The speaker for this week's seminar is Patrick Uftring from the University of Munich. He will talk about Computable transformations of Turing degrees.
Abstract:
Following a conjecture by Vasco Brattka, we present a new result that fully characterizes all partial, multi-valued functions on the Turing degrees that have computable realizers. To be precise, for any such function f mappping n-many Turing degrees to a single Turing degree, there is a subset N of n such that for any degrees a_0, ..., a_n-1, the join of all degrees a_i with i in N is always a solution of f(a_0, ..., a_n-1). This yields short proofs of established results such as [2, Proposition 11.5] but also answers open questions such as "Are two applications of PA reducible to a single instance?" (private communication with Vasco Brattka, cf. [1, Proposition 38]).

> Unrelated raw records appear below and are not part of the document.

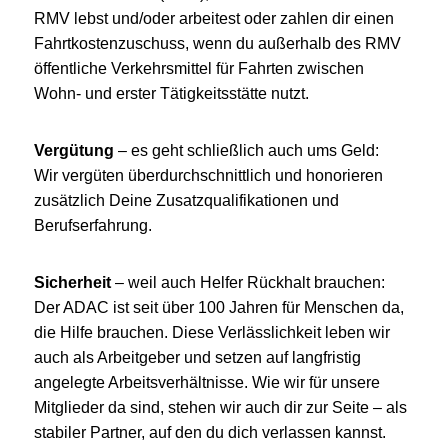
RMV lebst und/oder arbeitest oder zahlen dir einen
Fahrtkostenzuschuss, wenn du außerhalb des RMV
öffentliche Verkehrsmittel für Fahrten zwischen
Wohn- und erster Tätigkeitsstätte nutzt.
Vergütung
– es geht schließlich auch ums Geld:
Wir vergüten überdurchschnittlich und honorieren
zusätzlich Deine Zusatzqualifikationen und
Berufserfahrung.
Sicherheit
– weil auch Helfer Rückhalt brauchen:
Der ADAC ist seit über 100 Jahren für Menschen da,
die Hilfe brauchen. Diese Verlässlichkeit leben wir
auch als Arbeitgeber und setzen auf langfristig
angelegte Arbeitsverhältnisse. Wie wir für unsere
Mitglieder da sind, stehen wir auch dir zur Seite – als
stabiler Partner, auf den du dich verlassen kannst.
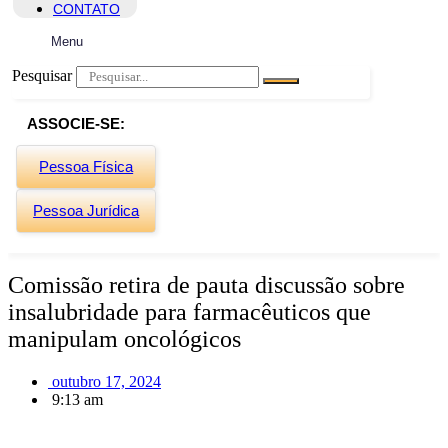
CONTATO
Menu
Pesquisar
ASSOCIE-SE:
Pessoa Física
Pessoa Jurídica
Comissão retira de pauta discussão sobre
insalubridade para farmacêuticos que
manipulam oncológicos
outubro 17, 2024
9:13 am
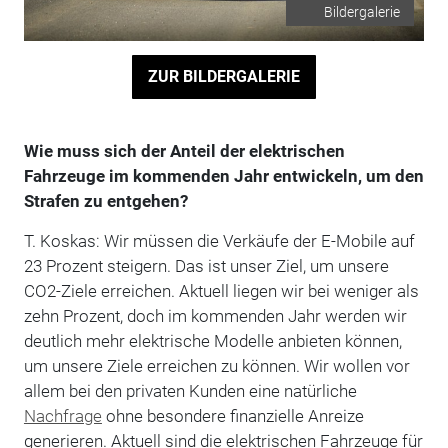
Bildergalerie
ZUR BILDERGALERIE
Wie muss sich der Anteil der elektrischen
Fahrzeuge im kommenden Jahr entwickeln, um den
Strafen zu entgehen?
T. Koskas: Wir müssen die Verkäufe der E-Mobile auf
23 Prozent steigern. Das ist unser Ziel, um unsere
CO2-Ziele erreichen. Aktuell liegen wir bei weniger als
zehn Prozent, doch im kommenden Jahr werden wir
deutlich mehr elektrische Modelle anbieten können,
um unsere Ziele erreichen zu können. Wir wollen vor
allem bei den privaten Kunden eine natürliche
Nachfrage
ohne besondere finanzielle Anreize
generieren. Aktuell sind die elektrischen Fahrzeuge für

We also present an infinitary variant, which can e.g. be applied to Weihrauch reductions involving infinite suborders of Turing degrees and answers [1, Conjecture 37].
[1] Vasco Brattka, Loops, Inverse Limits and Non-Determinism, arXiv:2501.17734, pp. 1–18.
[2] Vasco Brattka, Matthew Hendtlass, Alexander P. Kreuzer, On the Uniform Computational Content of Computability Theory, Theory of Computing Systems, vol. 61 (2017), no. 4, pp. 1376–1426.